“Dying young as old as possible.” I can’t remember who said the quote but I first heard about the concept of ageism two years ago while attending a conference. The session was about training the older adult population and the mindset that many mature adults have about the aging process. I heard numerous research, longitudinal studies and clients from their facility about ageism as stereotyping and the potential negative long term consequences.
However you would like to spin it, “you are only as old as you feel” or “age is only a number”, it is kinda true. This is the first of a series on the concept of aging successfully so be on the look out for the next one in the future! If you want to age successfully then I suggest you read on.
What is Ageism?
The concept of ageism was developed around 1970. Ageism is defined as stereotyping, prejudice or discrimination toward people on the basis of age.(1) For our purposes we will be viewing ageism through the eyes of health and fitness.
Why is Ageism important?
Researches evaluated 63 studies for ageism outcomes and the most common reported category was attitude.(1) How many times have you heard, “it is just a part of aging, what are you going to do about it.” It’s this attitude that is more likely to become dependent and disabled. There is a disability threshold that happens during the aging process. Being able to maintain independence and prevent disability pushes back that threshold. The further back the threshold is pushed allows for more successful aging.

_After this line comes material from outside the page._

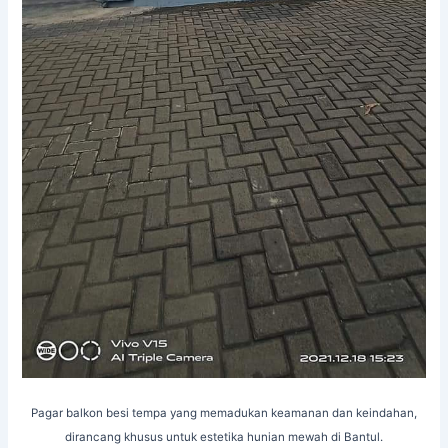
Pagar balkon besi tempa yang memadukan keamanan dan keindahan,
dirancang khusus untuk estetika hunian mewah di Bantul.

Combating this attitude outcome of ageism is a fundamental step in healthy aging. Ageism contributes to the well being of older adults and is linked to poor functional health, poor mental health and slower recovery from illness.
The Big Myth of Ageism
By definition ageism does not define a chronological age or a specific disease or condition.(2) There is no typical old person. There is great diversity in the older adult population. The physical and mental capabilities of a 70 or 80 year old can compare with a 20 or 30 year old. Conversely, some individuals of the same age may require extra effort and care for activities of daily living (ADLs). The ability to carry about ADLs, such as eating, dressing and washing may become cumbersome with age.
What Indicates Good Health?
Good health in older age is not just the absence of disease. “Aging, even in the absence of chronic disease, is associated with a variety of biological changes that can contribute to decreases in skeletal muscle mass, strength and function. Such losses decrease physiological resilience and increase vulnerability to catastrophic events,” says author Maren Fragala, PhD.(3) We’ll cover the physiological and biological changes that happen to the body in future posts. Spoiler alert, exercise and physical activity have something to do with it. The take away is that we shouldn’t just look at being in good health as disease and/or conditions but rather if you have the ability to carry out a specific task.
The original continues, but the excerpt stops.